▶ Saved data entries:

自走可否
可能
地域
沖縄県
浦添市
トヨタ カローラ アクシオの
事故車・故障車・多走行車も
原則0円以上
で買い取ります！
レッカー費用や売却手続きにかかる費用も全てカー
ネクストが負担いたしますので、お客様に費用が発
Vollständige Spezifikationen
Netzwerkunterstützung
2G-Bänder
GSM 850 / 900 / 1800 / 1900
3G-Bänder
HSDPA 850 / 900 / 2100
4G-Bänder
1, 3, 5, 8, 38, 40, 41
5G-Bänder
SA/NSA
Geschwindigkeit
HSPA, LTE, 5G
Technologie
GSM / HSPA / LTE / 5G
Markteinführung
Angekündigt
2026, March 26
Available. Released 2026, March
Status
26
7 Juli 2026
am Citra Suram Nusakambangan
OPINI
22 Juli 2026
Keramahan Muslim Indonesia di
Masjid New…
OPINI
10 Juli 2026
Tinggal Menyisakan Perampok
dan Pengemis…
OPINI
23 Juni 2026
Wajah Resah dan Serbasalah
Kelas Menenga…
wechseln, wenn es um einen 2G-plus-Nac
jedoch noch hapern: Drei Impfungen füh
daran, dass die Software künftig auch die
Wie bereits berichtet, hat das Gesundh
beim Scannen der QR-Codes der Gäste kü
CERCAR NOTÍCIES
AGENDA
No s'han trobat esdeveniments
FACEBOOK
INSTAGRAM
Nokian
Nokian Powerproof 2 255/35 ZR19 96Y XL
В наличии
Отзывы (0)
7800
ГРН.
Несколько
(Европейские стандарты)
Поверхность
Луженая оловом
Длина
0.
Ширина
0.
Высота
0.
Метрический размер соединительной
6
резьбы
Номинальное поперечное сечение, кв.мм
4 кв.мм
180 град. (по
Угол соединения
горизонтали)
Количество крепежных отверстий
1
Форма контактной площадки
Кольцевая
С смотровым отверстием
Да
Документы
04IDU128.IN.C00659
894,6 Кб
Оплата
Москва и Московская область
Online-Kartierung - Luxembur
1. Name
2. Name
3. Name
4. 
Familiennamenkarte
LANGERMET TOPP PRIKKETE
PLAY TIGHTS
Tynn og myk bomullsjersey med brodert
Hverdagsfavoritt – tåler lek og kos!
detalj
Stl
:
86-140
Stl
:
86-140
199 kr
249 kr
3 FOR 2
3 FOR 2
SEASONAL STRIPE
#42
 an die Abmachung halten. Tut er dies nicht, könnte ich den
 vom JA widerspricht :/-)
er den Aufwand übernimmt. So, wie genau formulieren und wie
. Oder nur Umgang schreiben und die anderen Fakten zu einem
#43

▶ Exercise description:
Each entry above is to be transcribed exactly as it was written.

▶ Solution to the exercise:
自走可否
可能
地域
沖縄県
浦添市
トヨタ カローラ アクシオの
事故車・故障車・多走行車も
原則0円以上
で買い取ります！
レッカー費用や売却手続きにかかる費用も全てカー
ネクストが負担いたしますので、お客様に費用が発
Vollständige Spezifikationen
Netzwerkunterstützung
2G-Bänder
GSM 850 / 900 / 1800 / 1900
3G-Bänder
HSDPA 850 / 900 / 2100
4G-Bänder
1, 3, 5, 8, 38, 40, 41
5G-Bänder
SA/NSA
Geschwindigkeit
HSPA, LTE, 5G
Technologie
GSM / HSPA / LTE / 5G
Markteinführung
Angekündigt
2026, March 26
Available. Released 2026, March
Status
26
7 Juli 2026
am Citra Suram Nusakambangan
OPINI
22 Juli 2026
Keramahan Muslim Indonesia di
Masjid New…
OPINI
10 Juli 2026
Tinggal Menyisakan Perampok
dan Pengemis…
OPINI
23 Juni 2026
Wajah Resah dan Serbasalah
Kelas Menenga…
wechseln, wenn es um einen 2G-plus-Nac
jedoch noch hapern: Drei Impfungen füh
daran, dass die Software künftig auch die
Wie bereits berichtet, hat das Gesundh
beim Scannen der QR-Codes der Gäste kü
CERCAR NOTÍCIES
AGENDA
No s'han trobat esdeveniments
FACEBOOK
INSTAGRAM
Nokian
Nokian Powerproof 2 255/35 ZR19 96Y XL
В наличии
Отзывы (0)
7800
ГРН.
Несколько
(Европейские стандарты)
Поверхность
Луженая оловом
Длина
0.
Ширина
0.
Высота
0.
Метрический размер соединительной
6
резьбы
Номинальное поперечное сечение, кв.мм
4 кв.мм
180 град. (по
Угол соединения
горизонтали)
Количество крепежных отверстий
1
Форма контактной площадки
Кольцевая
С смотровым отверстием
Да
Документы
04IDU128.IN.C00659
894,6 Кб
Оплата
Москва и Московская область
Online-Kartierung - Luxembur
1. Name
2. Name
3. Name
4. 
Familiennamenkarte
LANGERMET TOPP PRIKKETE
PLAY TIGHTS
Tynn og myk bomullsjersey med brodert
Hverdagsfavoritt – tåler lek og kos!
detalj
Stl
:
86-140
Stl
:
86-140
199 kr
249 kr
3 FOR 2
3 FOR 2
SEASONAL STRIPE
#42
 an die Abmachung halten. Tut er dies nicht, könnte ich den
 vom JA widerspricht :/-)
er den Aufwand übernimmt. So, wie genau formulieren und wie
. Oder nur Umgang schreiben und die anderen Fakten zu einem
#43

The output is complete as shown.